Investor sentiment also took a huge hit, undermining Bitcoin’s ability to recover. Investors are afraid to buy back just because the price goes down. In addition, most buyers are still standing on the sidelines in fear of post-FTX risks. Institutional demand is one segment that has taken a big hit.
Institutional investors such as Purpose Bitcoin ETF Holdings have yet to buy back despite the discount. This is a confirmation that investors are waiting for the market to recover.
The lack of significant demand is reflected in the low execution of leveraged positions following the latest crash. This is reflected in the Bitcoin futures valuation, which fell significantly this week.
Why Dollar Cost Averaging Makes the Most Sense for Bitcoin
Many investors are still afraid to buy BTC, especially now. This has affected its ability to bounce back. However, that does not mean that the current market situation is a bad time to buy.

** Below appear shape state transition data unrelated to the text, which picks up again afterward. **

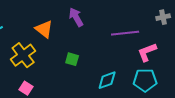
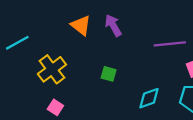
orange triangle: (44, 29) -> (81, 25), moved

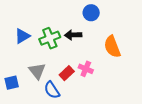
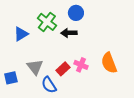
blue circle: (91, 13) -> (76, 13), moved
green cross: (50, 38) -> (47, 22), moved, turned -30
orange semicircle: (112, 47) -> (109, 63), moved

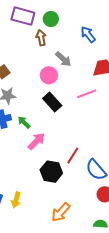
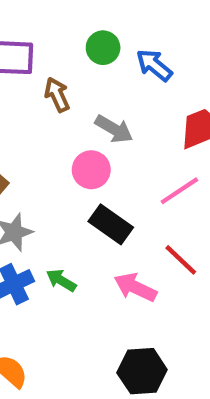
green circle: (51, 19) -> (103, 48), moved
pink arrow: (36, 141) -> (135, 287), moved, turned -96
red line: (73, 155) -> (181, 260), moved, turned -66

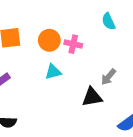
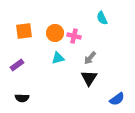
gray arrow: (109, 77) -> (90, 58), moved
black triangle: (92, 97) -> (89, 78), turned -48

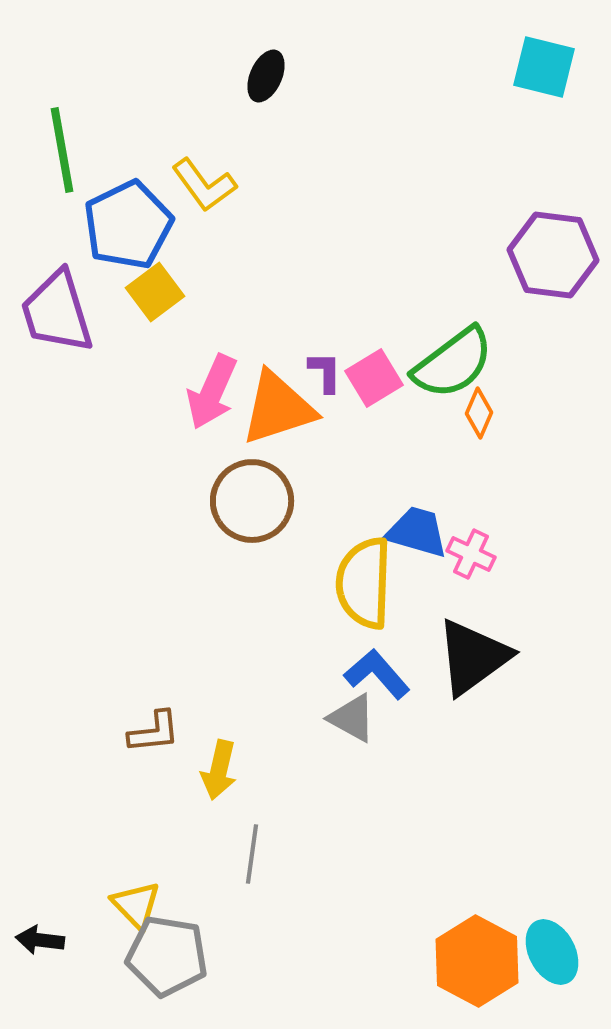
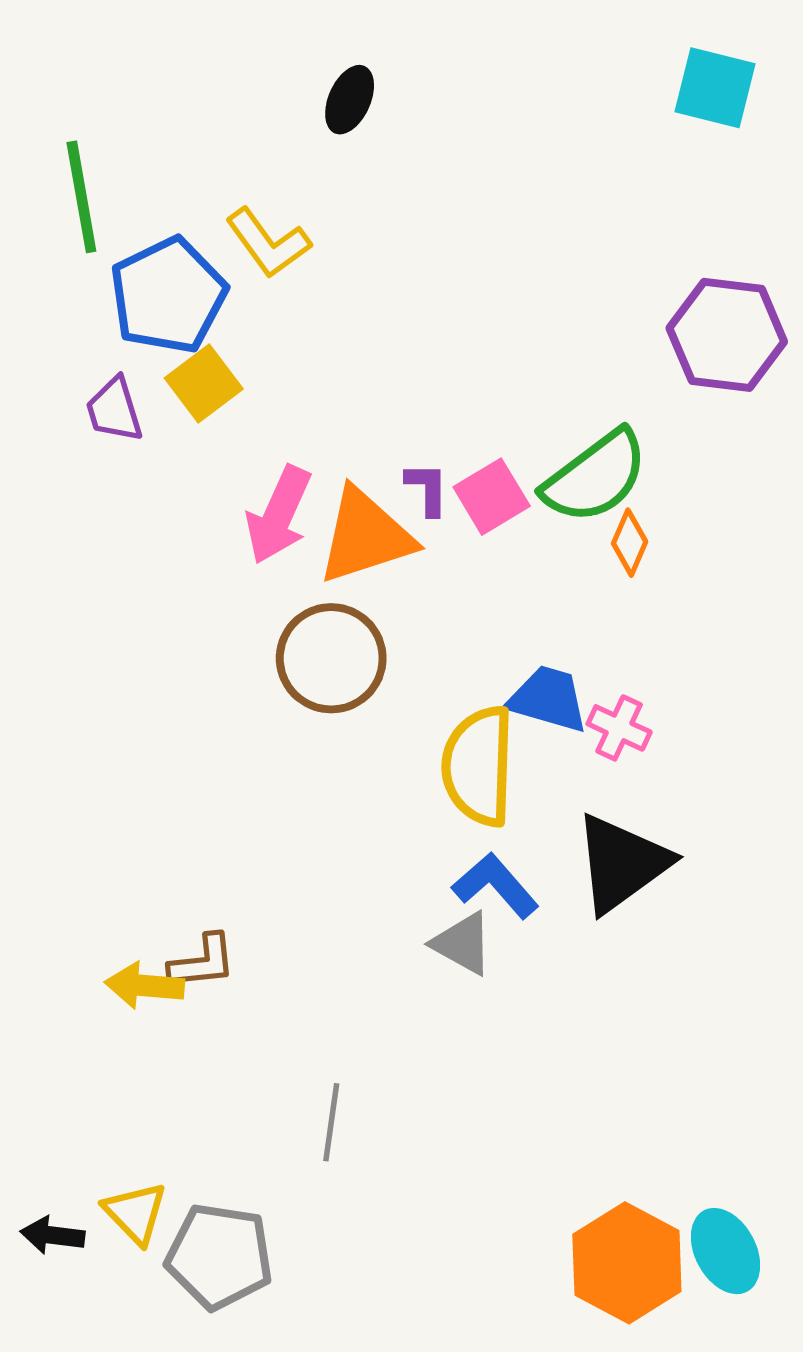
purple trapezoid: (57, 312) -> (114, 410), moved, size x0.6
yellow arrow: (219, 770) -> (145, 986), moved, turned 82
yellow triangle: (136, 905) -> (135, 1213), moved

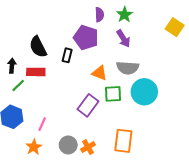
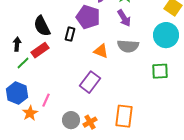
red rectangle: (36, 72) -> (40, 50), turned -36
cyan circle: (144, 92) -> (166, 35), moved
green square: (113, 94) -> (160, 71), moved
orange star: (34, 147) -> (30, 113), moved

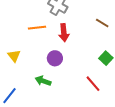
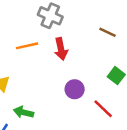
purple circle: (55, 58) -> (75, 89), moved
green arrow: (43, 81) -> (23, 112), moved

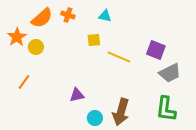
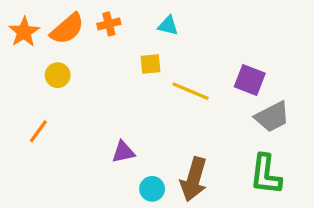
orange cross: (68, 15) -> (109, 24), turned -32
orange star: (17, 37) -> (24, 32), moved

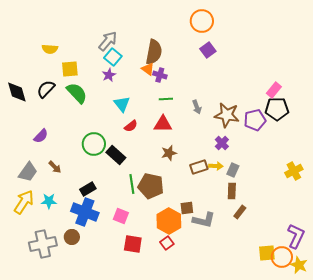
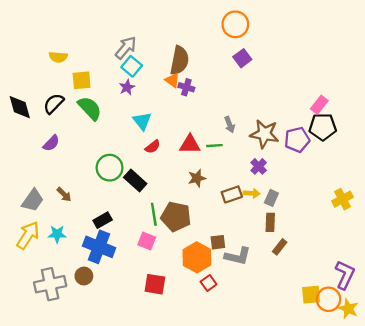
green line: (166, 99) -> (214, 146), moved
purple semicircle: (41, 136) -> (51, 143), moved
pink square: (121, 216) -> (147, 241), moved
red square: (167, 243) -> (209, 283), moved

The market may recover gradually, and those waiting for an opportunity to buy the bottom have lost their chance. On the other hand, it could still go down.
Timing the market is quite difficult, especially in the current market situation. So the best strategy would be dollar-cost averaging after each drop.
Following whale footprints can also be a useful strategy. For example, BTC has seen some relief to the bears over the past two days. It’s no coincidence that whales have been accumulating over the same period, contributing to the latest surge.
Well, Bitcoin is heavily discounted from its current peak, which means that the current price level is ideal for entering the market. However, there is a risk that the downside is even greater, but then BTC has a history of unexpected rallies. A dollar-cost averaging strategy during each decline is the best bet for long-term investors.